La bourgade semblait dormir. Les troupeaux demeuraient à l’étable, ruminant le foin engrangé l’été précédent. Et, tandis que leur maître empilait les bûches au dehors, les chiens, désœuvrés, surveillaient, près du feu, la marmite pendue à la crémaillère. Seuls, le tintement de l’enclume du charron et les cris des enfants jouant dans la neige troublaient le silence des rues.

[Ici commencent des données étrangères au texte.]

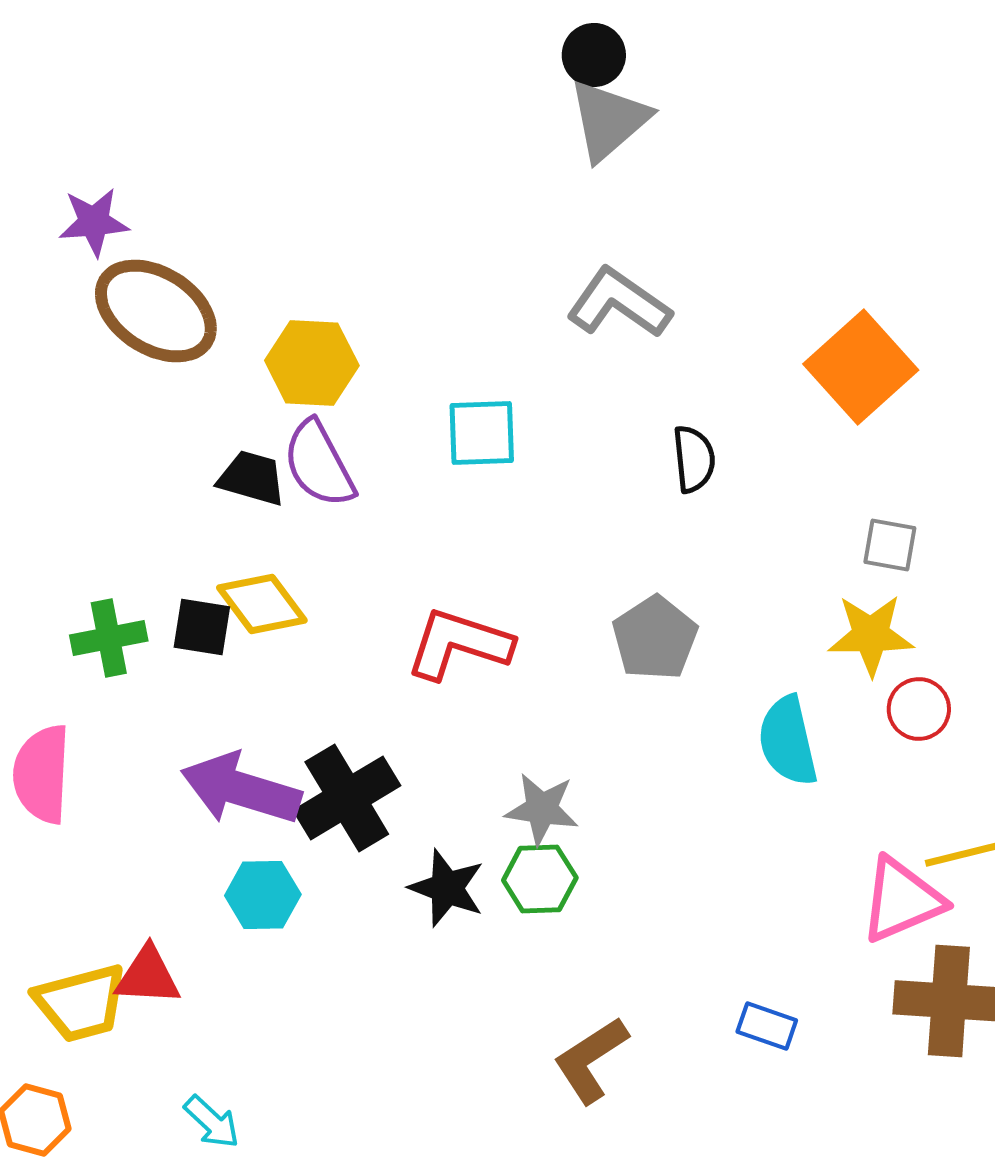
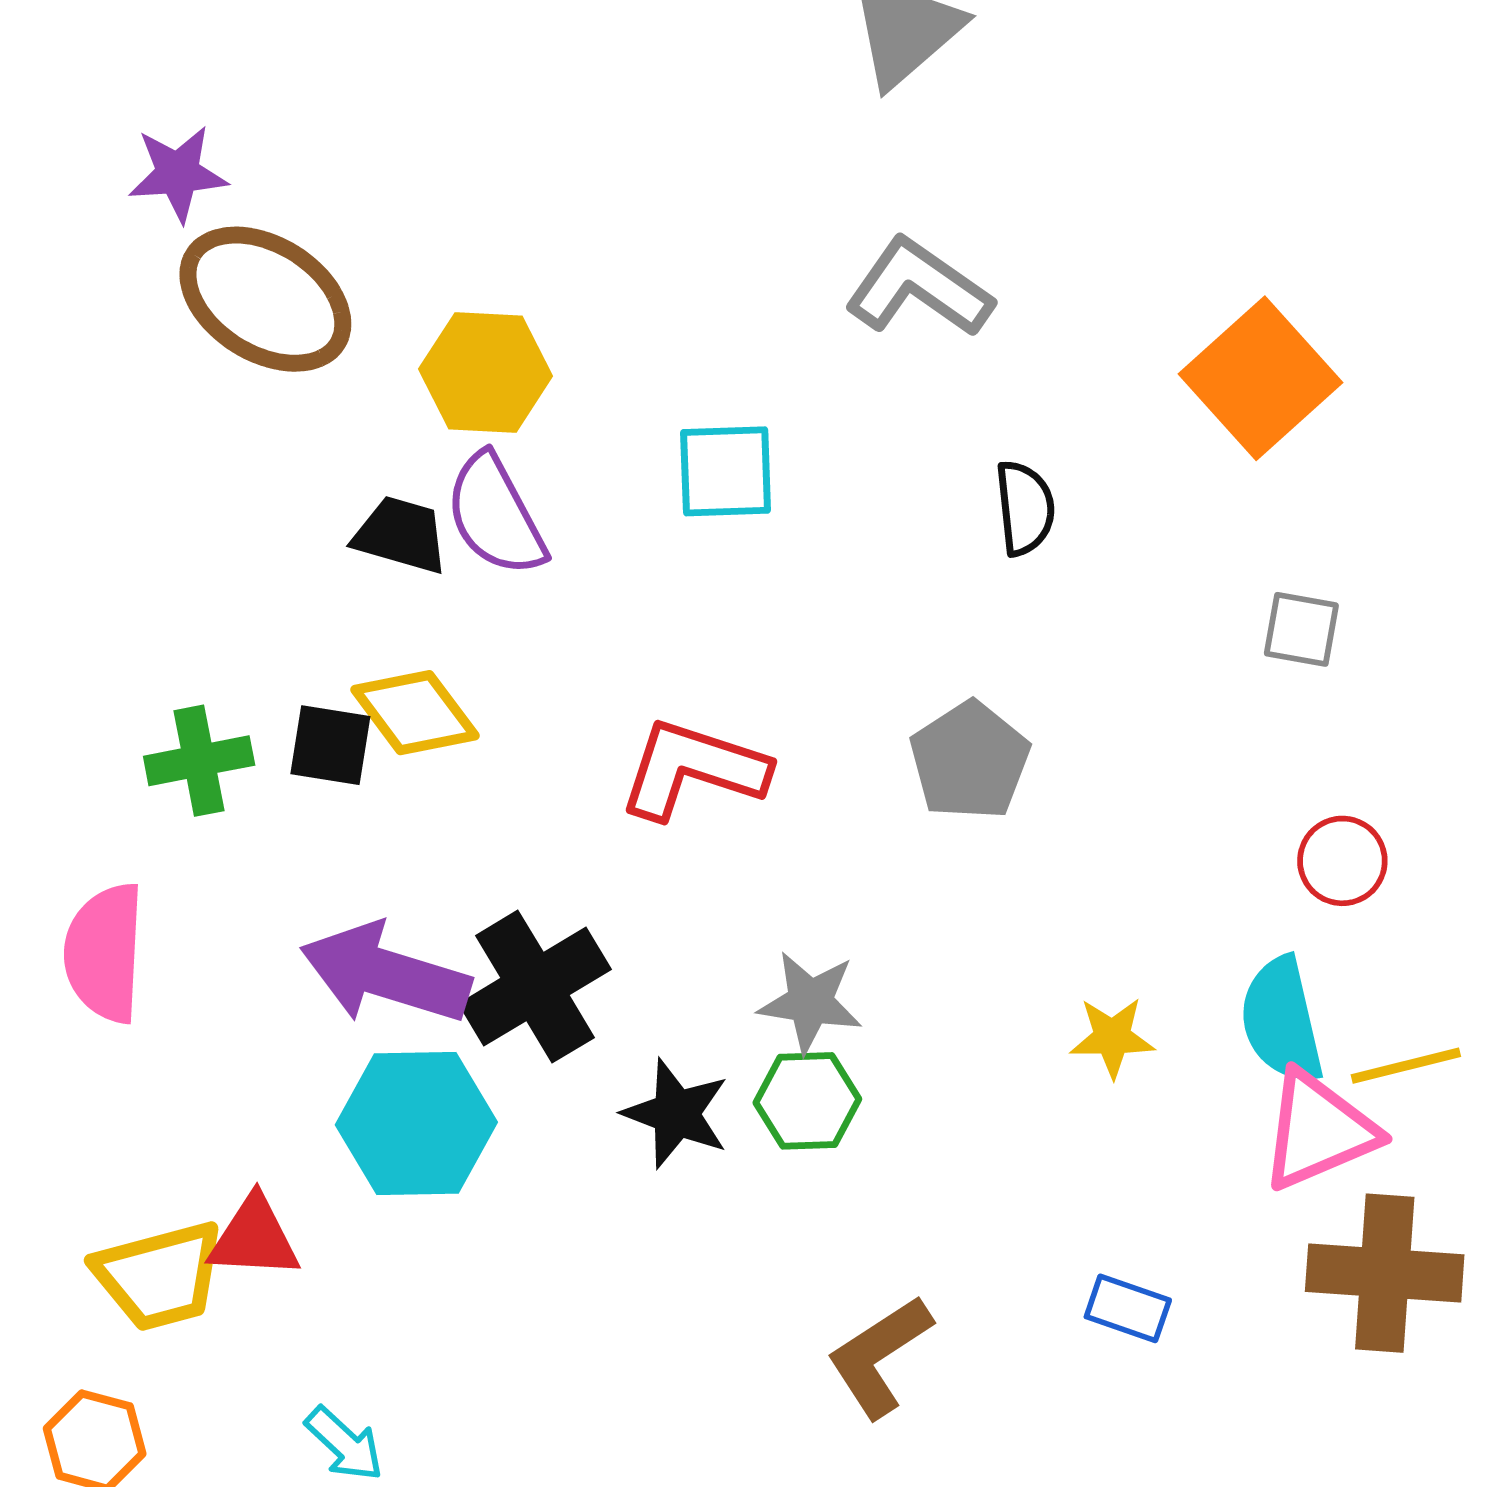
yellow star: (871, 635) -> (1112, 1037), moved, size x0.7
cyan semicircle: (788, 741) -> (1282, 1020), moved
cyan hexagon: (263, 895) -> (416, 1123), size x1.5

Vers le soir, la vie semblait reprendre. Les femmes étaient souvent accueillies chez l’épouse du maire où, tout en bavardant, elles travaillaient à leur tricot et se mettaient au courant des derniers cancans. Les hommes se retrouvaient à l’auberge, où, le vin de pays aidant, ils se plaisaient à refaire le monde à leur goût.
C’est vers la mi janvier que le loup apparut pour la première fois dans les conversations. Un chasseur raconta qu’une horde avait été aperçue à proximité d’un village voisin. Chacun commenta la nouvelle, certains estimant que la faim pouvait rendre ces fauves dangereux, d’autres affirmant que le loup ne s’attaquait pas à l’homme.

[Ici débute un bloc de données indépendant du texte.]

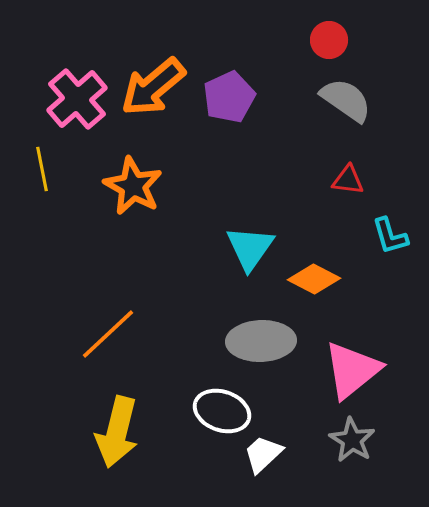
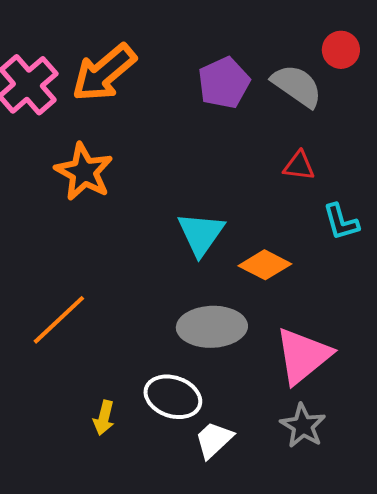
red circle: (329, 40) -> (341, 50), moved
purple pentagon: (229, 97) -> (224, 83), moved
yellow arrow: (117, 432) -> (104, 418), moved, size x0.5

Quelques jours plus tard, les nouvelles étaient plus alarmantes. Une vache était retournée seule à l’étable, un énorme morceau de chair pendant le long de sa cuisse. Tartorion, le chasseur, en concluait que c’était le résultat évident d’une morsure de loup.

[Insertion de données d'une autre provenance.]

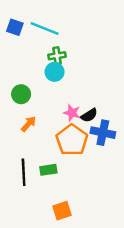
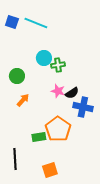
green cross: (57, 56) -> (58, 65), moved
orange pentagon: (72, 140) -> (58, 129), moved
black line: (24, 172) -> (15, 159), moved

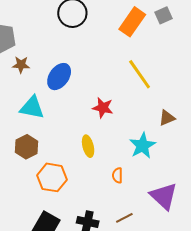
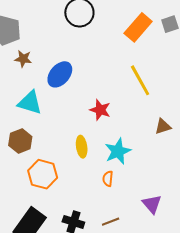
cyan star: (142, 146) -> (118, 151), moved
purple triangle: (164, 196) -> (152, 204), size x0.7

Marcellin, qui, avec sa femme Catherine et ses trois enfants, habitait en lisière du village, commença à s’inquiéter. Il interdit à ses enfants de sortir après la tombée de la nuit et se rendit chaque soir à l’auberge à l’affût des dernières nouvelles.
Celles-ci ne tardèrent pas à pleuvoir, colportées le plus souvent par le grand voyageur qu’était ce fier à bras de Tartorion. Un jeune garçon était, disait il, rentré très tard chez ses parents, très inquiets. Il avait raconté, que poursuivi par un énorme loup, il avait réussi de justesse à se réfugier sur un pommier puis avait dû attendre très longtemps que la bête quitte enfin le pied de l’arbre.
Marcellin, en rentrant, chuchotait ces nouvelles à sa femme en lui recommandant la vigilance. Comme la plupart des clients de l’auberge en faisait autant, le loup était devenu le principal sujet de conversation. Plus on en parlait, plus sa férocité grandissait.
La langue déliée par les tournées offertes, Tartorion évoqua bientôt des disparitions, puis des traces sanglantes laissant soupçonner des massacres.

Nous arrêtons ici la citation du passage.